La derrota por 3-2 ante el West Ham el 4 de diciembre permitió al equipo de Pep Guardiola asumir la pole position, y los empates ante Everton, Wolves y ahora Brighton cedieron más terreno. Y tuvieron suerte de conseguir ese último.

Las lesiones se han acumulado, con Reece James (tendón de la corva) y Andreas Christensen (espalda baja) ahora uniéndose a los que ya están fuera. Las pruebas positivas de Covid-19 y los aislamientos por contacto cercano también han cobrado su precio, aunque Chelsea puede usar los ausentes mejor que la mayoría de los demás. Pero la atmósfera alrededor del club ha pasado de optimismo a exasperación por cómo una máquina aparentemente bien engrasada va a chisporrotear en 2022.

Y rabia, por supuesto. Nada tipificaba eso más que los concisos compromisos posteriores al partido de Thomas Tuchel el miércoles por la noche. Fue brusco con el entrevistador de Amazon Prime inmediatamente después del tiempo completo y todavía estaba furioso cuando pasó a hablar con los medios escritos.

“Estaba claro que tendríamos problemas”, dijo en su conferencia de prensa. “Simplemente tenemos demasiados jugadores a los que no sabemos qué podemos exigir. Tenemos lesiones largas, vienen de Covid, simplemente no sé de qué son capaces.

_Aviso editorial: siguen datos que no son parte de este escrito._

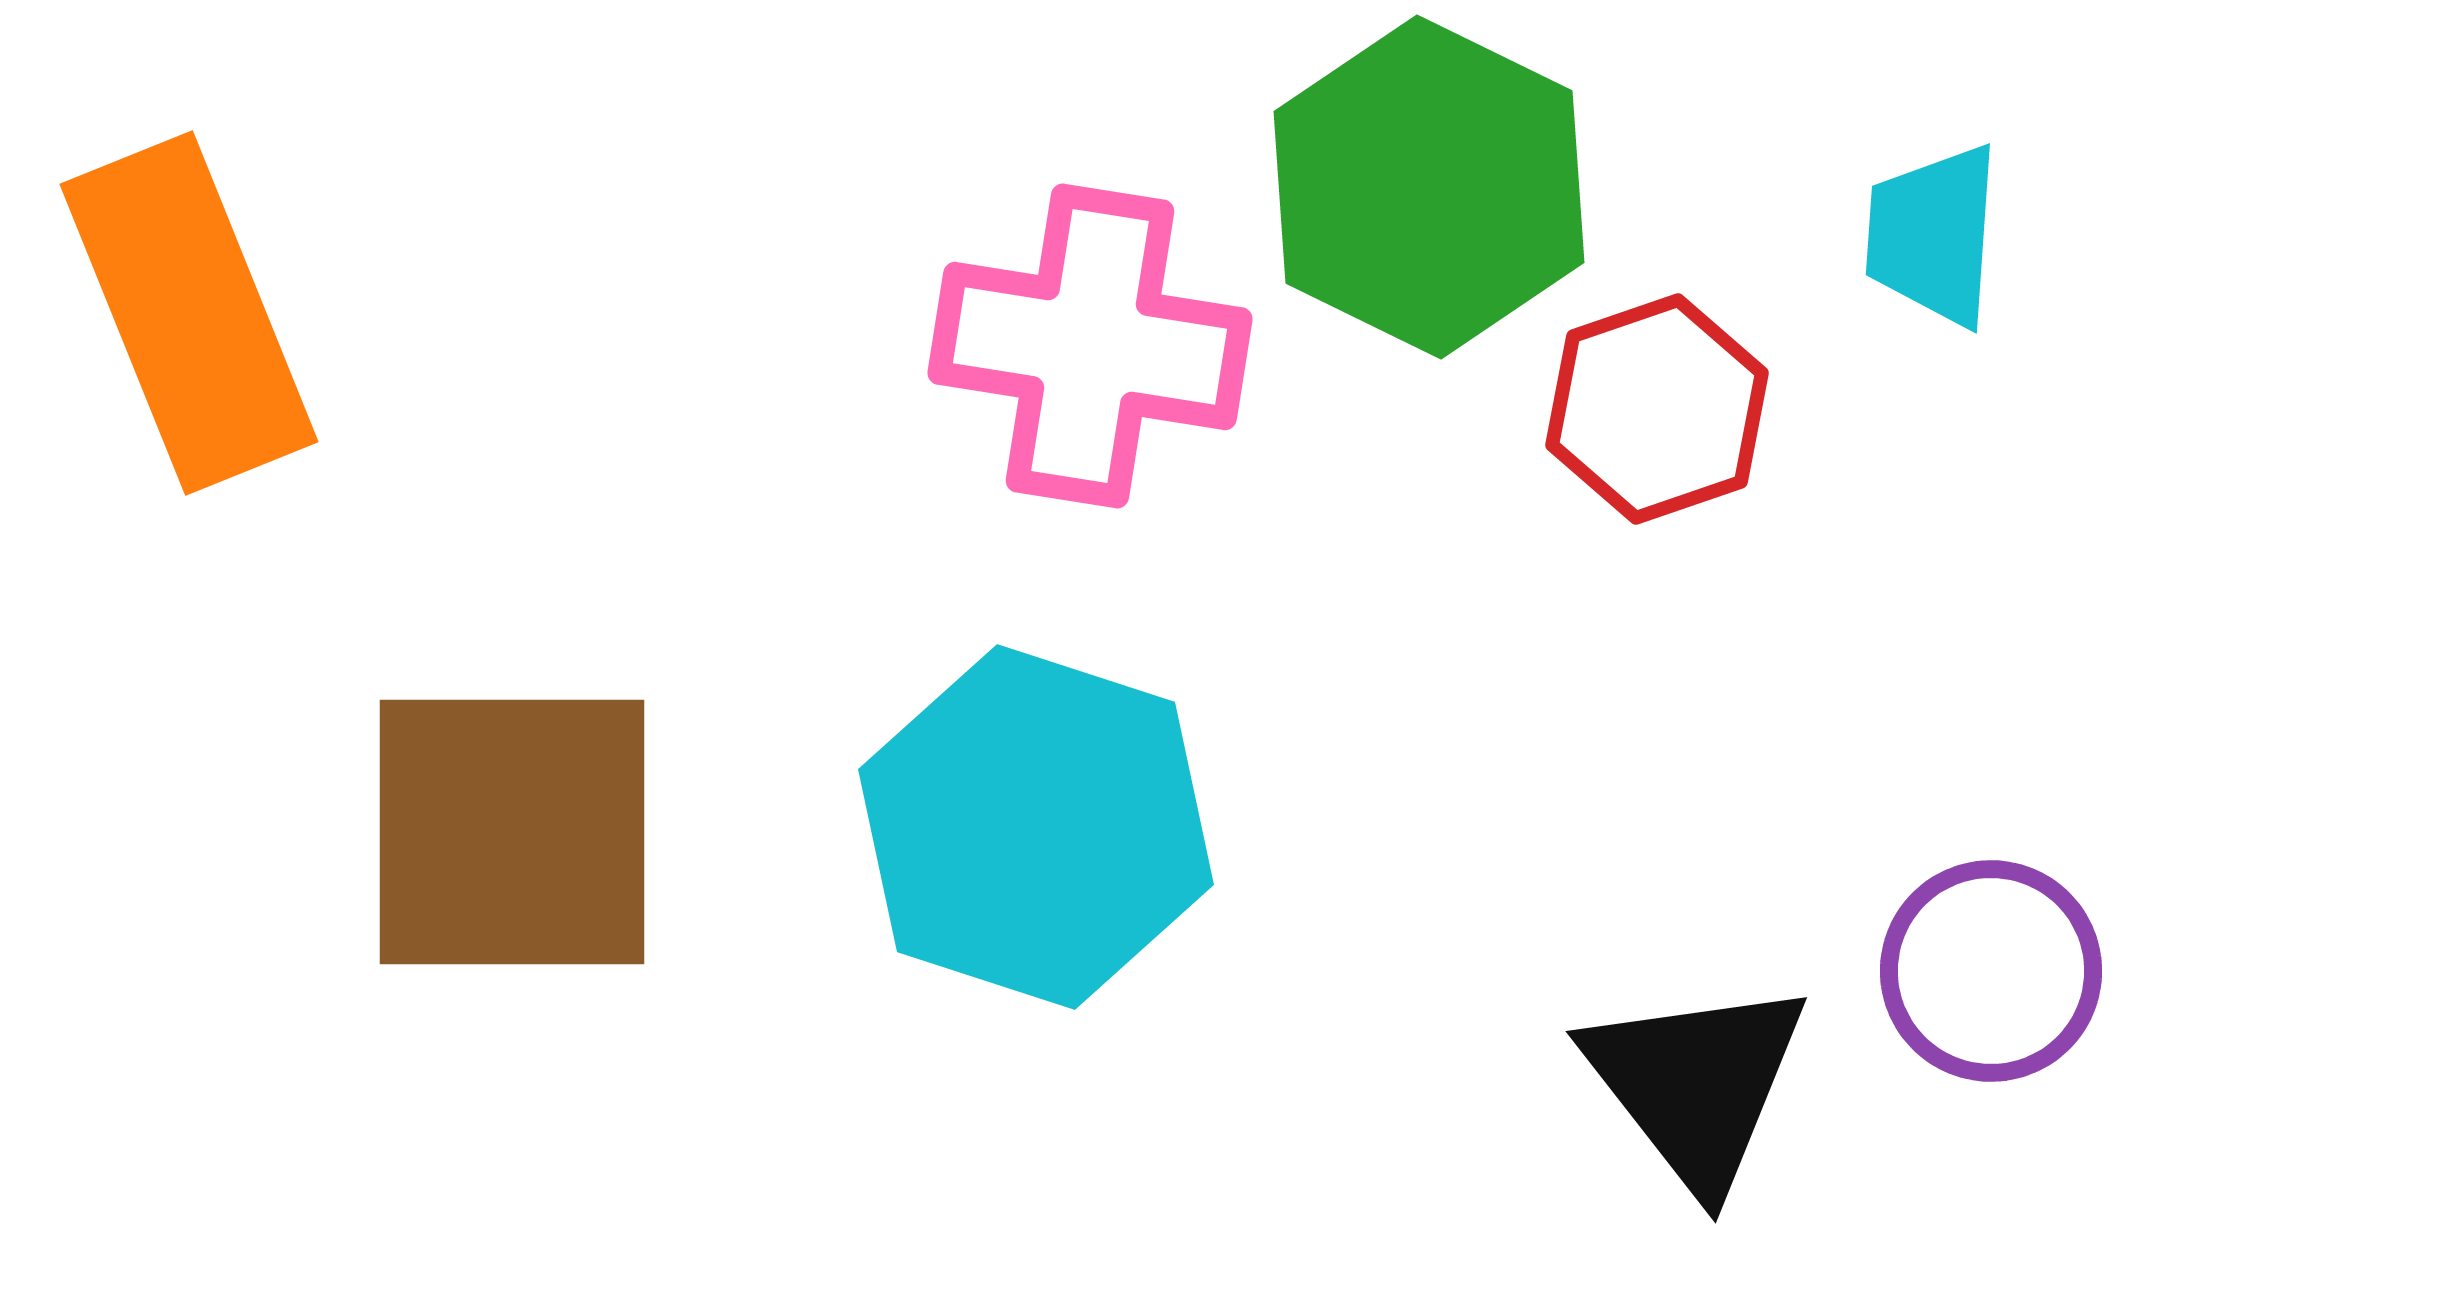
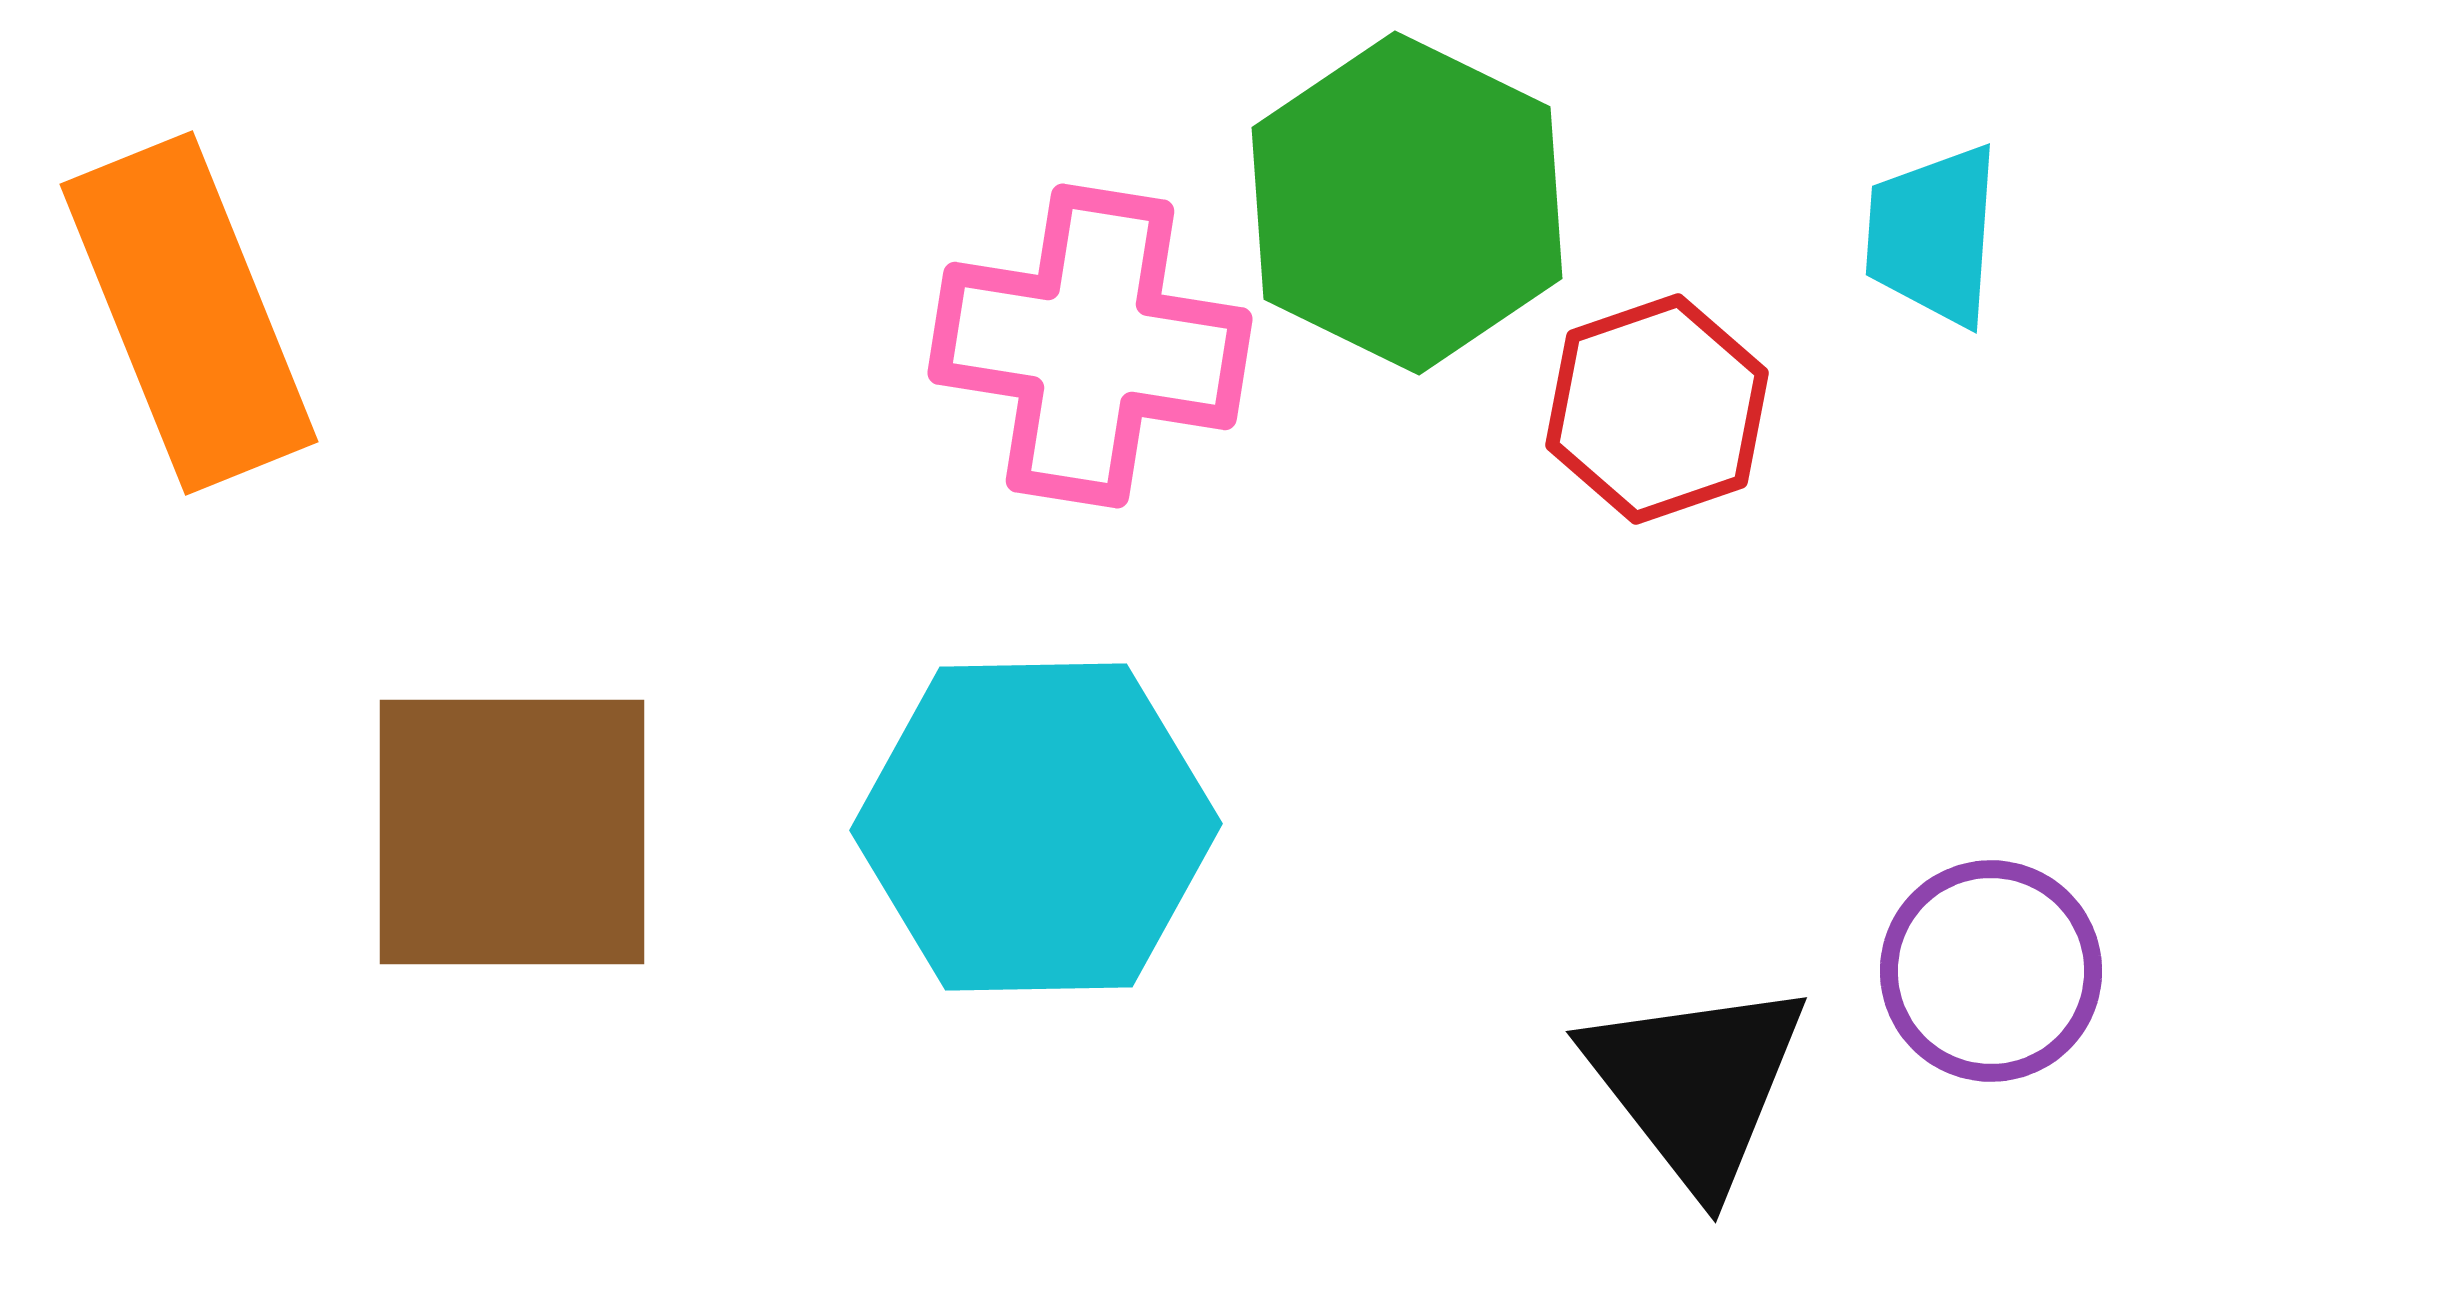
green hexagon: moved 22 px left, 16 px down
cyan hexagon: rotated 19 degrees counterclockwise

“No sé qué puedo esperar de mis jugadores en términos de físico, intensidad o minutos. Ya nadie lo sabe porque nunca habíamos hecho algo así ”.

En medio de su furor vino una especie de concesión. Cuando se le preguntó si el Chelsea, en segundo lugar, todavía estaba en la búsqueda del número seis de la Premier League, se soltó.

“¿Cómo deberíamos estar en eso? Tenemos siete casos de Covid. Tenemos cinco o seis jugadores fuera durante seis o más semanas. ¿Cómo deberíamos competir en una carrera por el título? “

Las respuestas breves, los tonos molestos y los ojos penetrantes que aparecieron durante sus períodos más oscuros en el Borussia Dortmund y especialmente en el Paris Saint-Germain estaban obteniendo su primera salida en el alijo del Chelsea. Pero incluso si se hubiera sentado con su gorra al revés, suspiró y ofreció un simple, “fútbol – ¿amirite?”, Está claro que aquí está en medio del período más desafiante de su mandato hasta ahora.

Quizás podría considerar eso una bendición considerando que le faltan cuatro semanas para un año completo en el trabajo. En ese tiempo, el Chelsea salió de su mala racha para terminar cuarto la temporada pasada y avanzar hacia la gloria de la Liga de Campeones con una eficiencia despiadada.

Quién sabe, el Manchester City puede tener un desliz, ya sea por un problema o de otra manera, aunque incluso Omicron está teniendo dificultades para acercarse a ellos. Sin embargo, las Copas de Europa consecutivas todavía están en juego, con un equipo más fuerte y un oponente favorable en la primera ronda eliminatoria en Lille, actualmente octavo en la Ligue 1. Tottenham Hotspur espera en las semifinales de la Copa de la Liga, y luego está el Copa FA. Y * comprueba notas * el Mundial de Clubes en febrero. ¿Quién podría olvidar eso?

El caso es que hay muchas formas en que el Chelsea puede terminar esta temporada y considerarla un éxito sin tener en sus manos el trofeo de la liga. Sin embargo, el desafío es salir de esta depresión y aprender algunas lecciones.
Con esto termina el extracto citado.